Lectures in the course will involve a fair bit of hands-on activities and discussion. Learning happens when someone is actively thinking about material and making connections between new material and already-known material. The lectures are designed to facilitate this, but you have to meet us halfway to make this work.

In particular, you are expected to participate in small group discussions as they arise during lecture. Sharing ideas on problems helps both you and your classmates (in hearing and responding to ideas of others, you strengthen your own conceptions of material).

Similarly, when we share out ideas from small groups to the class, talk and respond to each other, rather than expect the professor or staff to mediate. We’ll hop in if we think a point is being overlooked, but we want to encourage discussion within the class (again, because this is how you’ll learn the material better).

In part, this means that reading notes and watching lecture capture will only get you so far. We provide these as tools for reviewing content or catching up if you have to miss a day here and there, but they will not be good substitutes for being in class and participating in the activities and discussions.

Learning to Program

Learning to program involves developing several skills. We present this list not to overwhelm you, but to help you manage your learning. Each of you will find some of these skills easier to master than others. Paying attention to which skills you’ve mastered and which need more practice will help you focus your time and efforts in the class.

  • writing computations in the structured and precise notation of a programming language
  • understanding how the computer evaluates/runs programs in a given programming language
  • breaking down problems into individual steps that you can express in the programming language, then combine to produce a program that solves the give problem
  • reading existing programs (your own or others) to understand how and why they (don’t) work
  • locating and correcting errors in programs
  • communicating the design and intent of your programs to those who may read them later
  • testing that your program does what it is supposed to do

Learning to program involves internalizing the patterns within code: what statements are needed, where do they go, what statements are used for which tasks, etc. When you have internalized a code pattern, your brain can retrieve and reproduce it when you are given a similar problem to solve. You internalize code patterns by actually writing them down, not by reading them (writing and reading exercise different processes within the brain). This is also important because the order in which we write lines of code and the order in which we read them tend to be different. You need to practice each skill (reading and writing) independently.

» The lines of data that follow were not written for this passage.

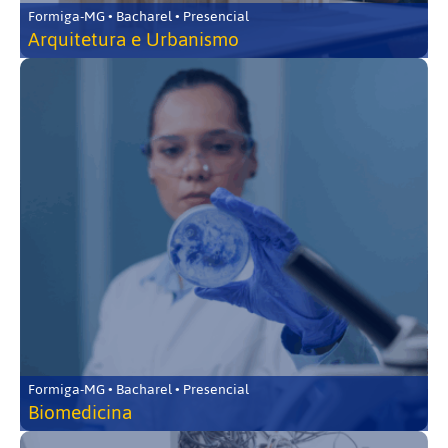
Formiga-MG • Bacharel • Presencial
Arquitetura e Urbanismo
Formiga-MG • Bacharel • Presencial
Biomedicina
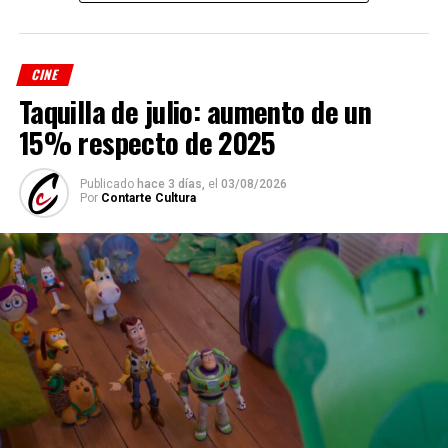
CINE
Taquilla de julio: aumento de un
15% respecto de 2025
Publicado
hace 3 días,
el
03/08/2026
Por
Contarte Cultura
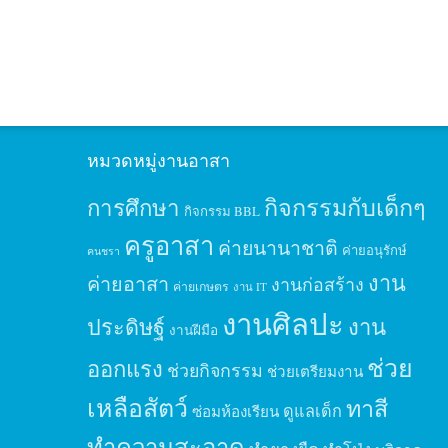
หมวดหมู่งานอาสา
กิจกรรมกับเด็กๆ
การศึกษา
กิจกรรม BBL
ครูอาสา
ค่ายนานาชาติ
ค่ายอนุรักษ์
คนชรา
งาน
ค่ายอาสา
งานก่อสร้าง
ค่ายเกษตร
งาน IT
งานศิลปะ
ประดิษฐ์
งาน
งานฝีมือ
ช่วย
ออกแรง
ช่วยกิจกรรม
ช่วยเตรียมงาน
เหลือสัตว์
ทาสี
ดูแลเด็ก
ซ่อมห้องเรียน
ทำความสะอาด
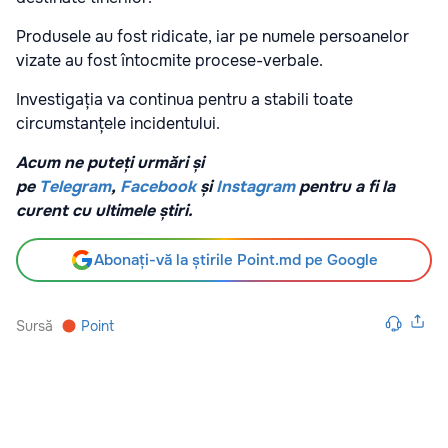
Produsele au fost ridicate, iar pe numele persoanelor
vizate au fost întocmite procese-verbale.
Investigația va continua pentru a stabili toate
circumstanțele incidentului.
Acum ne puteți urmări și
pe
Telegram
,
Facebook
și
Instagram
pentru a fi la
curent cu ultimele știri.
Abonați-vă la știrile Point.md pe Google
Sursă
Point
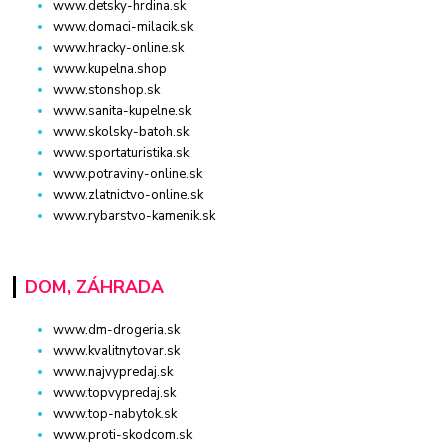
www.detsky-hrdina.sk
www.domaci-milacik.sk
www.hracky-online.sk
www.kupelna.shop
www.stonshop.sk
www.sanita-kupelne.sk
www.skolsky-batoh.sk
www.sportaturistika.sk
www.potraviny-online.sk
www.zlatnictvo-online.sk
www.rybarstvo-kamenik.sk
DOM, ZÁHRADA
www.dm-drogeria.sk
www.kvalitnytovar.sk
www.najvypredaj.sk
www.topvypredaj.sk
www.top-nabytok.sk
www.proti-skodcom.sk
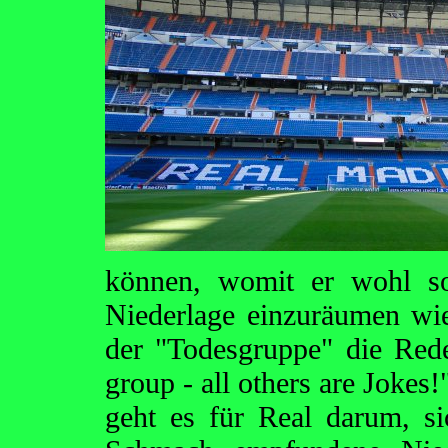
können, womit er wohl so
Niederlage einzuräumen wi
der "Todesgruppe" die Rede
group - all others are Jokes!
geht es für Real darum, sic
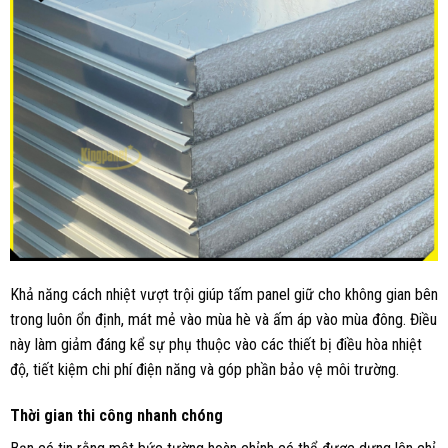
Khả năng cách nhiệt vượt trội giúp tấm panel giữ cho không gian bên
trong luôn ổn định, mát mẻ vào mùa hè và ấm áp vào mùa đông. Điều
này làm giảm đáng kể sự phụ thuộc vào các thiết bị điều hòa nhiệt
độ, tiết kiệm chi phí điện năng và góp phần bảo vệ môi trường.
Thời gian thi công nhanh chóng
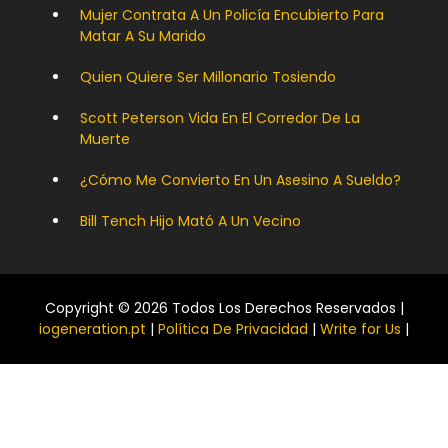
Mujer Contrata A Un Policía Encubierto Para
Matar A Su Marido
Quien Quiere Ser Millonario Tosiendo
Scott Peterson Vida En El Corredor De La
Muerte
¿Cómo Me Convierto En Un Asesino A Sueldo?
Bill Tench Hijo Mató A Un Vecino
Copyright © 2026 Todos Los Derechos Reservados |
iogeneration.pt
|
Política De Privacidad
|
Write for Us
|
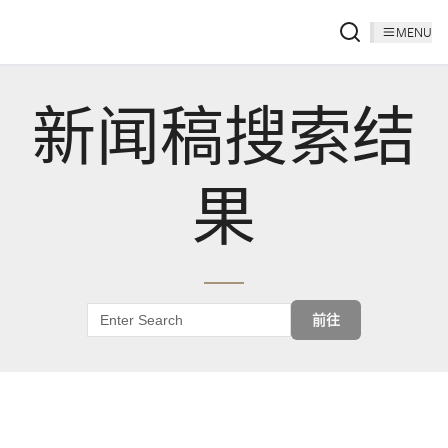
MENU
新闻稿搜索结
果
前往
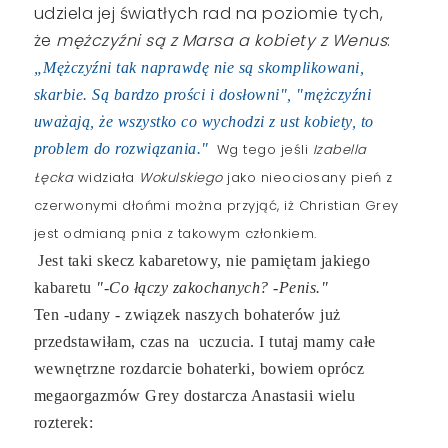
udziela jej światłych rad na poziomie tych,
że
mężczyźni są z Marsa a kobiety z Wenus
:
„Mężczyźni tak naprawdę nie są skomplikowani,
skarbie. Są bardzo prości i dosłowni", "mężczyźni
uważają, że wszystko co wychodzi z ust kobiety, to
problem do rozwiązania."
Wg tego jeśli
Izabella
Łęcka
widziała
Wokulskiego
jako nieociosany pień z
czerwonymi dłońmi można przyjąć, iż
Christian Grey
jest odmianą pnia z takowym członkiem.
Jest taki skecz kabaretowy, nie pamiętam jakiego
kabaretu
"-Co łączy zakochanych? -Penis."
Ten -udany - związek naszych bohaterów już
przedstawiłam, czas na uczucia. I tutaj mamy całe
wewnętrzne rozdarcie bohaterki, bowiem oprócz
megaorgazmów Grey dostarcza Anastasii wielu
rozterek:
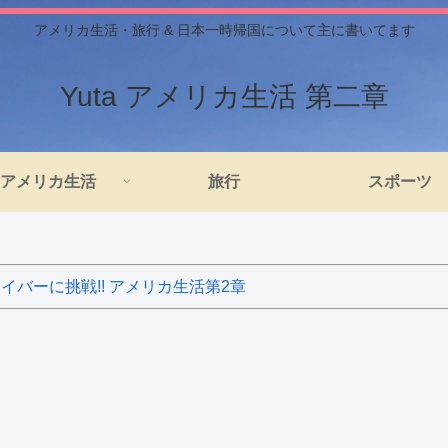
アメリカ生活・旅行 & 日本一時帰国について主に書いてます
Yuta アメリカ生活 第二章
アメリカ生活
旅行
スポーツ
バーに挑戦!! アメリカ生活第2章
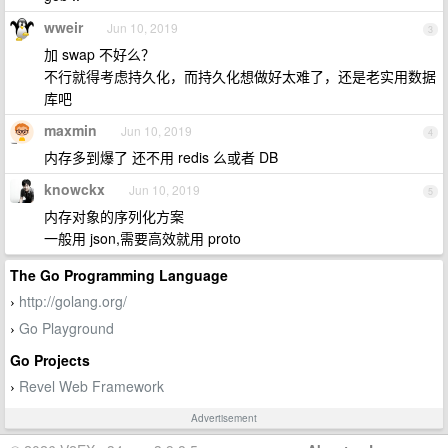
wweir
Jun 10, 2019
3
加 swap 不好么？
不行就得考虑持久化，而持久化想做好太难了，还是老实用数据
库吧
maxmin
Jun 10, 2019
4
内存多到爆了 还不用 redis 么或者 DB
knowckx
Jun 10, 2019
5
内存对象的序列化方案
一般用 json,需要高效就用 proto
The Go Programming Language
http://golang.org/
›
Go Playground
›
Go Projects
Revel Web Framework
›
Advertisement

Tip: When we cover new programming concepts, the notes will often list some additional practice problems. Try a couple of these to help your code writing come naturally, without your having to look back on your notes.

View CS as learning processes, not facts In some courses, you basically need to learn a bunch of facts and formulas and when to apply them. Programming is different: much of it is about learning a process of creating something or solving a problem, not about memorizing stuff (there’s a bit of memorizing stuff, but memorizing isn’t enough). Don’t expect to learn the material by reading it over and over. Instead, work on learning the steps we take and the questions we ask to make progress on problems. This goes back to the previous point: you won’t learn CS just by reading.

Tip: As you study, try to articulate the steps that we took to solve each problem. Don’t just try to memorize solutions.

Manually simulate how code runs on paper. We understand concepts by building models of how they work. Think of a model as a high level map that helps you see how the various pieces of a problem fit together and evolve over time. If you develop a model of how programs work, for example, then you can use the model to understand and predict how new lines of code should fit into the program. Models are also important because they can break a larger problem into the sub-parts that you need to understand to make sense of the whole problem. Working through models can help you (and us) figure out the actual part of the problem on which you are stuck.

Tip: We will show you various models of how programs work and how data ties together. Practice using these models for specific programs, until you are confident that you understand how your programs run. Bring your models to office hours if you aren’t sure about how they work. Working with the models targets the low-level building blocks of learning to program.

Don’t believe in a “geek gene”: you can learn this with practice People often believe that programming and computer science is something that some people are “born” to do while others are not. At this level, this idea is false. It is true that different people absorb the techniques faster than others, but that doesn’t mean that only those with the “geek gene” can do well in CS. Approach CS as something that you can learn with practice; don’t tell yourself “I can’t do this because I’m not a CS person”. There’s much interesting research on something called mindset: very roughly, it says that if you assume intelligence is fixed rather than flexible, you engage differently with material.

Tip: Don’t fall into the trap of thinking that you can’t learn this. Some of your classmates have programmed before. Not surprisingly, that means they are better at it than you are right now. That doesn’t mean that you can’t learn to do this too. Work with the practice problems and the course staff.